The first example uses what is called a “signal statement,” and it signals the source within the body of the text. This is not strong enough to go across multiple sentences, but it does introduce a source clearly. The second example includes the full amount of information that is needed for a minimal citation, and it is strong enough to cover an entire passage from one source, so long as it is all in the same paragraph.

Do not think that specific information can go un-cited because ‘you already know that stuff.’ When in doubt, assume that this is the minimum level of support required for any claims made in an essay.

Giving Credit to the Author of a Direct Quotation: Here is another original passage as it appears in Carl Sagan’s The Demon-Haunted World, this time from on page 223:

Some claims are hard to test—for example, if an expedition fails to find the ghost or the brontosaurus, that doesn’t mean it doesn’t exist. Absence of evidence is not evidence of absence. Others are easier—for example, flatworm cannibalistic learning or the announcement that colonies of bacteria subjected to an antibiotic on an agar dish thrive when their prosperity is prayed for (compared to control bacteria unredeemed by prayer).

Here are different ways that a student might include direct quotations from this source:

  • Sagan explains that “some claims are hard to test,” giving examples from parapsychology and cryptozoology (223).
  • “If an expedition fails to find the ghost…that doesn’t mean it doesn’t exist” (Sagan 223).
  • As even a leading skeptic admits, “absence of evidence is not evidence of absence” (Sagan 223).

If you don’t have an author, you can always cite a shortened version of the title. However, a better question is this—why are you trusting a source that won’t even tell you who wrote it?
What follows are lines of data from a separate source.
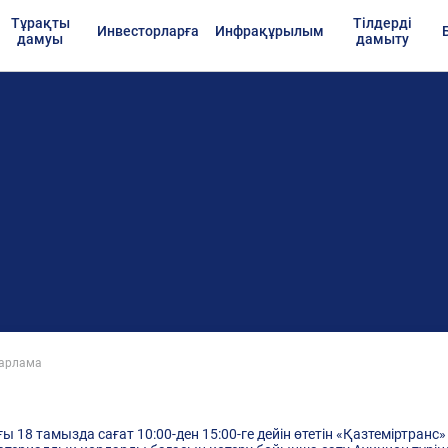
Тұрақты
Тілдерді
Инвесторларға
Инфрақұрылым
дамуы
дамыту
барлама
 18 тамызда сағат 10:00-ден 15:00-ге дейін өтетін «Қазтеміртранс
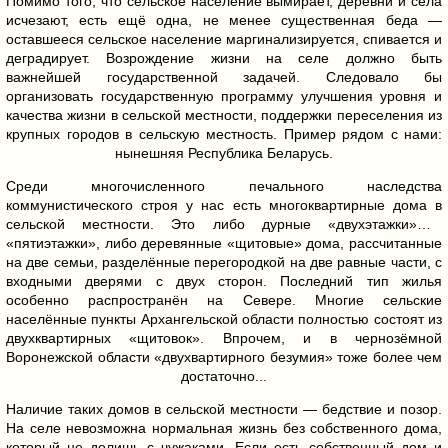
Помимо того, что сельское население вымирает, деревни и сёла
исчезают, есть ещё одна, не менее существенная беда —
оставшееся сельское население маргинализируется, спивается и
деградирует. Возрождение жизни на селе должно быть
важнейшей государственной задачей. Следовало бы
организовать государственную программу улучшения уровня и
качества жизни в сельской местности, поддержки переселения из
крупных городов в сельскую местность. Пример рядом с нами:
нынешняя Республика Беларусь.
Среди многочисленного печального наследства
коммунистического строя у нас есть многоквартирные дома в
сельской местности. Это либо
дурные «двухэтажки» и
«пятиэтажки», либо деревянные «щитовые» дома, рассчитанные
на две семьи, разделённые перегородкой на две равные части, с
входными дверями с двух сторон. Последний тип жилья
особенно распространён на Севере. Многие сельские
населённые пункты Архангельской области полностью состоят из
двухквартирных «щитовок». Впрочем, и в чернозёмной
Воронежской области «двухвартирного безумия» тоже более чем
достаточно...
Наличие таких домов в сельской местности — бедствие и позор.
На селе невозможна нормальная жизнь без собственного дома,
который не делишь с чужаками. Если есть собственный дом и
 Indirect Quotation: Sometimes, we do not have the original source. We only have part of it that is quoted in the source we are using. Below is a passage from Plato that Sagan quotes on page 6 of The Demon-Haunted World:

All freemen, I conceive, should learn as much of these branches of knowledge as every child in Egypt is taught when he learns the alphabet. In that country arithmetical games have been invented for the use of mere children, which they learn as pleasure and amusement. I…have late in life heard with amazement of our ignorance in these matters; to me we appear to be more like pigs than men, and I am quite ashamed, not only of myself, but of all Greeks.

In an ideal world, I would have a chance to go check Plato and make sure that it says what Sagan claims. However, sometimes I am stuck using a source indirectly. To reflect the fact that I am now taking Carl Sagan’s word for it on what Plato says, I need to credit both authors.
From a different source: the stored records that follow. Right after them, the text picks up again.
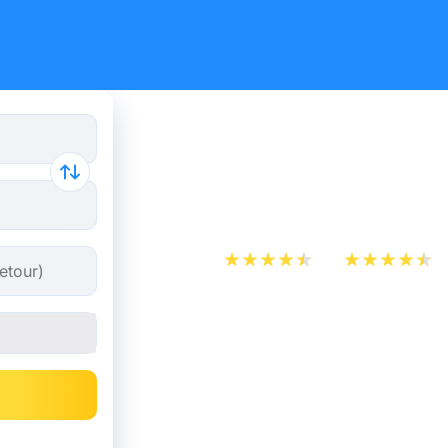
Billet d’Av
Berlin
App Store
Play Store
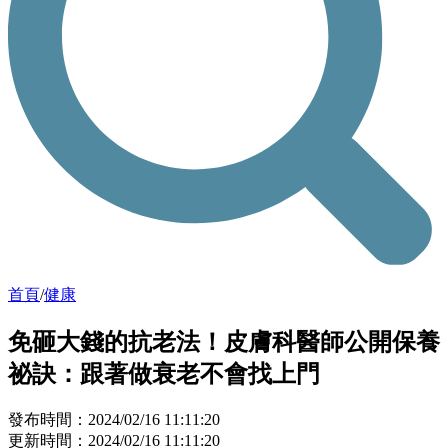
首頁
/
健康
免砸大錢的抗老法！皮膚科醫師公開保養
祕訣：跟著做衰老不會找上門
發布時間：2024/02/16 11:11:20
更新時間：2024/02/16 11:11:20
  • Plato was concerned with poor education in Athens, claiming that he was “ashamed, not only of myself, but of all Greeks” (qtd. in Sagan 6).
  • Plato felt that every free man should learn math and science (Sagan 6).
  • “In [Egypt], arithmetical games have been invented for the use of mere children” (Plato, qtd. in Sagan 6).

Bibliographic Information: When you finish the essay itself, you still need to put together the Works Cited page. The minimum information is usually as follows.

  • Last name, first name. “Short Title.” Long Title. Publication data.

If you are missing a component, then you skip that step. Likewise, if you don’t have a name for the author, then the title replaces the name in the parentheses.

Remember to place all entries in alphabetical order. Do not arrange your bibliography in order of source use, or by using some arcane numbering system.


Be Careful

Most people are good at being critical of sources that deliver information they disagree with. Being able to be critical of all sources, even the ones that deliver welcome ideas, is an essential skill for a a college-level researcher.